__RECORDS SUPPLIED__

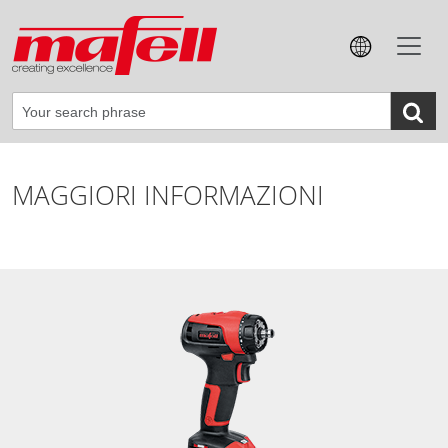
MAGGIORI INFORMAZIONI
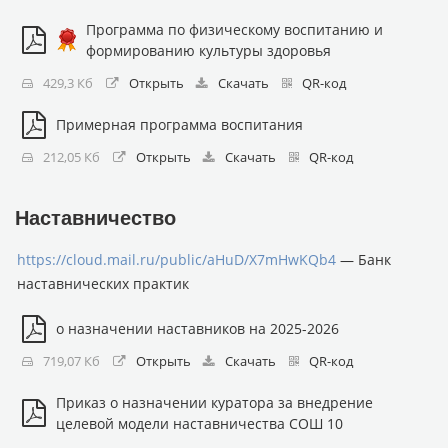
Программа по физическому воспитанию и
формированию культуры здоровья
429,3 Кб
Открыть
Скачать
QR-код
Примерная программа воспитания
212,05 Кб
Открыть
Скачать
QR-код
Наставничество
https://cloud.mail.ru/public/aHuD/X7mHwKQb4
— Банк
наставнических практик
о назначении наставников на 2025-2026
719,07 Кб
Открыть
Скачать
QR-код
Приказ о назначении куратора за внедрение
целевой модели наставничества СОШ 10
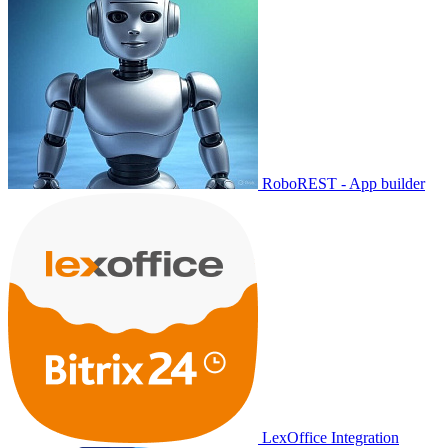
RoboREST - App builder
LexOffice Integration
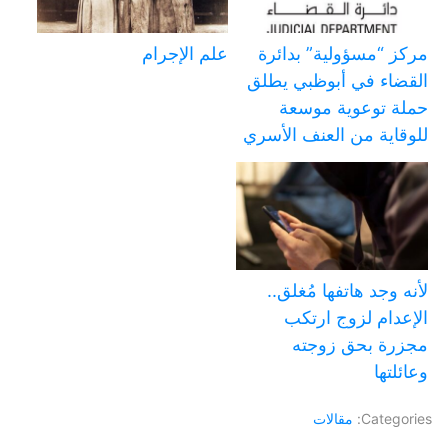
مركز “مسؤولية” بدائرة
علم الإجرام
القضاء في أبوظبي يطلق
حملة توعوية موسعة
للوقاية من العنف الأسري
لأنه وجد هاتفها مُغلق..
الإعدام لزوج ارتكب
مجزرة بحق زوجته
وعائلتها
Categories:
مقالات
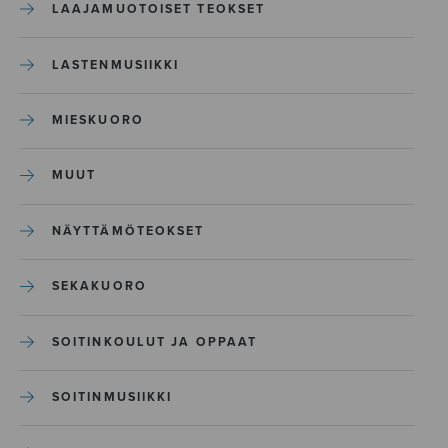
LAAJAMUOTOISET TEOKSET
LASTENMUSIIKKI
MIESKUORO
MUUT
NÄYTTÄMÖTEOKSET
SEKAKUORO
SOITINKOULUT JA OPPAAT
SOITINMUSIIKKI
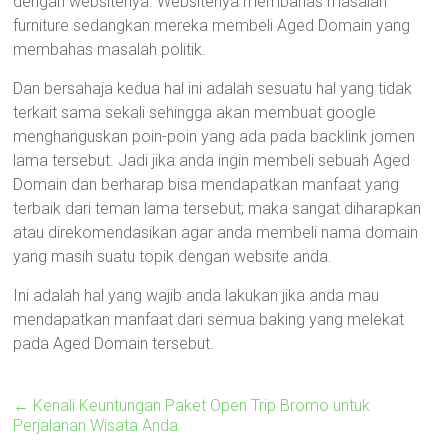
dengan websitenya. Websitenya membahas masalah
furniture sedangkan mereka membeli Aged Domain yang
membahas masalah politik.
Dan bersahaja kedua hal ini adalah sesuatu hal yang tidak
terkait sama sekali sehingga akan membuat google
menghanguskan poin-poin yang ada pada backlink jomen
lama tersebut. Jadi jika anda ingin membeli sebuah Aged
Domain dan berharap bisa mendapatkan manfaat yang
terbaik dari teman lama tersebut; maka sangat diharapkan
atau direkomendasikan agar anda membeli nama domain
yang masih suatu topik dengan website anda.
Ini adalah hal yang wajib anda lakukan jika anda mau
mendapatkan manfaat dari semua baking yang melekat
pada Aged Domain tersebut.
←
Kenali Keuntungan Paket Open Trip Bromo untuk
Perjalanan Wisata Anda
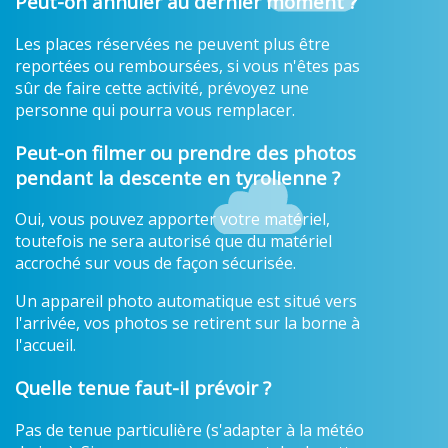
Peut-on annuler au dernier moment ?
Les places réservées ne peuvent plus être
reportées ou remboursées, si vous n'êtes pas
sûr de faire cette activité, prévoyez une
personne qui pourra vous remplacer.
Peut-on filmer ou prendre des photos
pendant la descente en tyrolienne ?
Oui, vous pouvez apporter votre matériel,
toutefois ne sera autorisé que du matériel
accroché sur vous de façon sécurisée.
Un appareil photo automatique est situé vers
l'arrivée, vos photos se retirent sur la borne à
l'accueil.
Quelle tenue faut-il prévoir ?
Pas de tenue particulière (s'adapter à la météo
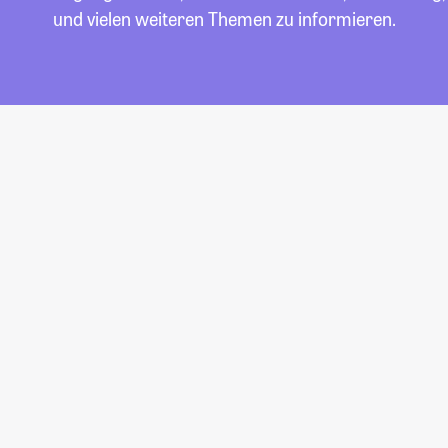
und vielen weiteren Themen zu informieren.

__WHAT YOU HAVE TO DO__
The answer is the full listing above, reproduced character for character, minus its images.

__TASK ANSWER__
MAGGIORI INFORMAZIONI
Программа по физическому воспитанию и
формированию культуры здоровья
429,3 Кб
Открыть
Скачать
QR-код
Примерная программа воспитания
212,05 Кб
Открыть
Скачать
QR-код
Наставничество
https://cloud.mail.ru/public/aHuD/X7mHwKQb4
— Банк
наставнических практик
о назначении наставников на 2025-2026
719,07 Кб
Открыть
Скачать
QR-код
Приказ о назначении куратора за внедрение
целевой модели наставничества СОШ 10
RoboREST - App builder
LexOffice Integration
مركز “مسؤولية” بدائرة
علم الإجرام
القضاء في أبوظبي يطلق
حملة توعوية موسعة
للوقاية من العنف الأسري
لأنه وجد هاتفها مُغلق..
الإعدام لزوج ارتكب
مجزرة بحق زوجته
وعائلتها
Categories:
مقالات
LAAJAMUOTOISET TEOKSET
LASTENMUSIIKKI
MIESKUORO
MUUT
NÄYTTÄMÖTEOKSET
SEKAKUORO
SOITINKOULUT JA OPPAAT
SOITINMUSIIKKI
dengan websitenya. Websitenya membahas masalah
furniture sedangkan mereka membeli Aged Domain yang
membahas masalah politik.
Dan bersahaja kedua hal ini adalah sesuatu hal yang tidak
terkait sama sekali sehingga akan membuat google
menghanguskan poin-poin yang ada pada backlink jomen
lama tersebut. Jadi jika anda ingin membeli sebuah Aged
Domain dan berharap bisa mendapatkan manfaat yang
terbaik dari teman lama tersebut; maka sangat diharapkan
atau direkomendasikan agar anda membeli nama domain
yang masih suatu topik dengan website anda.
Ini adalah hal yang wajib anda lakukan jika anda mau
mendapatkan manfaat dari semua baking yang melekat
pada Aged Domain tersebut.
←
Kenali Keuntungan Paket Open Trip Bromo untuk
Perjalanan Wisata Anda
Peut-on annuler au dernier moment ?
Les places réservées ne peuvent plus être
reportées ou remboursées, si vous n'êtes pas
sûr de faire cette activité, prévoyez une
personne qui pourra vous remplacer.
Peut-on filmer ou prendre des photos
pendant la descente en tyrolienne ?
Oui, vous pouvez apporter votre matériel,
toutefois ne sera autorisé que du matériel
accroché sur vous de façon sécurisée.
Un appareil photo automatique est situé vers
l'arrivée, vos photos se retirent sur la borne à
l'accueil.
Quelle tenue faut-il prévoir ?
Pas de tenue particulière (s'adapter à la météo
und vielen weiteren Themen zu informieren.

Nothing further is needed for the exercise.